Am I reading this correctly? Remove the pregnancy and the foetus dies but the woman can still have children. Remove the tube and the foetus dies and the woman is left sterile.

Assuming the context is ectopic pregnancy,…not entirely sterile, one of two tubes is gone.

If one focuses on perceived consequences as the basis of morality, one concludes it must be the better course to simply end the pregnancy (= murder the child). And by that criteria, it sounds right. “Removing the pregnancy” is the same as murdering/abortion, as there is no intent to save the child].

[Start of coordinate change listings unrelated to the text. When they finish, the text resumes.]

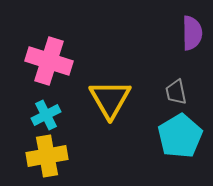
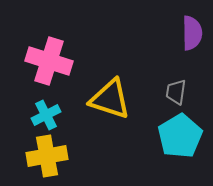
gray trapezoid: rotated 20 degrees clockwise
yellow triangle: rotated 42 degrees counterclockwise
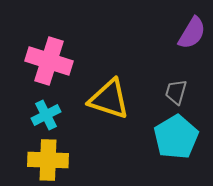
purple semicircle: rotated 32 degrees clockwise
gray trapezoid: rotated 8 degrees clockwise
yellow triangle: moved 1 px left
cyan pentagon: moved 4 px left, 1 px down
yellow cross: moved 1 px right, 4 px down; rotated 12 degrees clockwise
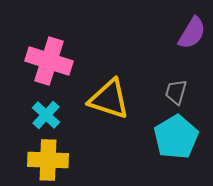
cyan cross: rotated 20 degrees counterclockwise
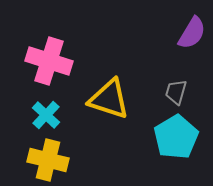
yellow cross: rotated 12 degrees clockwise
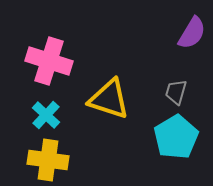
yellow cross: rotated 6 degrees counterclockwise
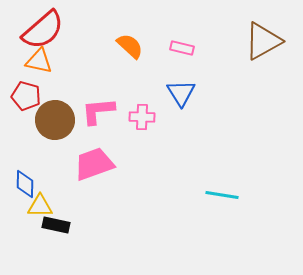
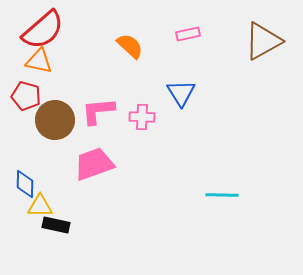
pink rectangle: moved 6 px right, 14 px up; rotated 25 degrees counterclockwise
cyan line: rotated 8 degrees counterclockwise
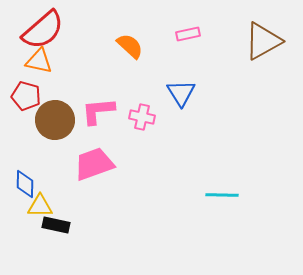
pink cross: rotated 10 degrees clockwise
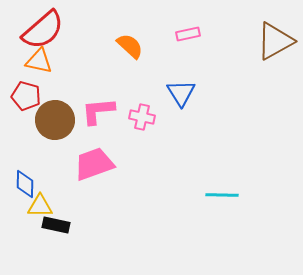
brown triangle: moved 12 px right
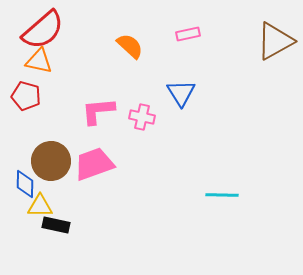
brown circle: moved 4 px left, 41 px down
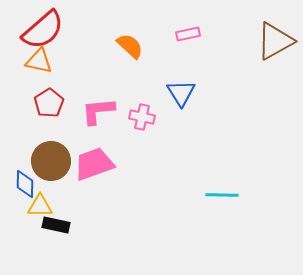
red pentagon: moved 23 px right, 7 px down; rotated 24 degrees clockwise
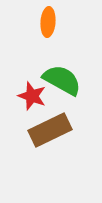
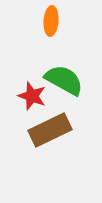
orange ellipse: moved 3 px right, 1 px up
green semicircle: moved 2 px right
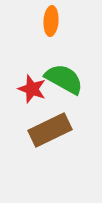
green semicircle: moved 1 px up
red star: moved 7 px up
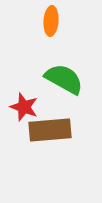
red star: moved 8 px left, 18 px down
brown rectangle: rotated 21 degrees clockwise
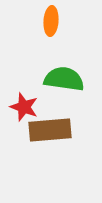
green semicircle: rotated 21 degrees counterclockwise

However, intentionally killing the child breaches one of those Christisan “absolutes” - you can’t intentionally kill an innocent - or more generally, you can’t do a moral evil (i.e. Breach the negative precepts of the divine law, which murder does) in order to schieve some good. [The ends do not justify the means.]

Of course all that relies on accepting that a fetus is s human being. Some argue otherwise.

If you remove one tube due to ectopic, pregnancy is still possible from other tube- in fact, the pregnancy rates change very little for a woman with one or two functioning Fallopian tubes

Thank you. I forgot that the ER physicians don’t do the D&C procedure. However, the position that I have right now in the ER could possibly require me to assist with one (part of my initial training was how to set up the machine, instruments, and how to assist the physician), which was the other reason why I was asking. I haven’t had to assist with one yet, but if/when I do I just wanted to be sure.

:confused: Is your ED doing D & C’s right in the department? I’ve worked ED, but mostly OB and we have never performed a surgical procedure, even a simple one like a D & C, any place but the OB-OR or the regular OR. The patient was given a general by CRNA or anesthesiologist and it was RNs or CSTs that assisted in the actual procedures and set up of equipment might have been by OB Techs or OR support techs, but ED staff stayed in the ED. I would be very concerned about a surgical procedure like a D & C being done anywhere but in a fully stocked and appropriately staffed OR. There is no way that a tech who has not completed a surgical technician training program should be messing with setting up sterile instruments on the back table and assisting a physician with a surgical procedure. That’s a liability no one should be asking you to be part of. Please check with your department manager, clinical education, and even risk management at your facility to make sure you are properly trained and certified to be having your name as part of the surgical team on a patient’s chart/hospital record.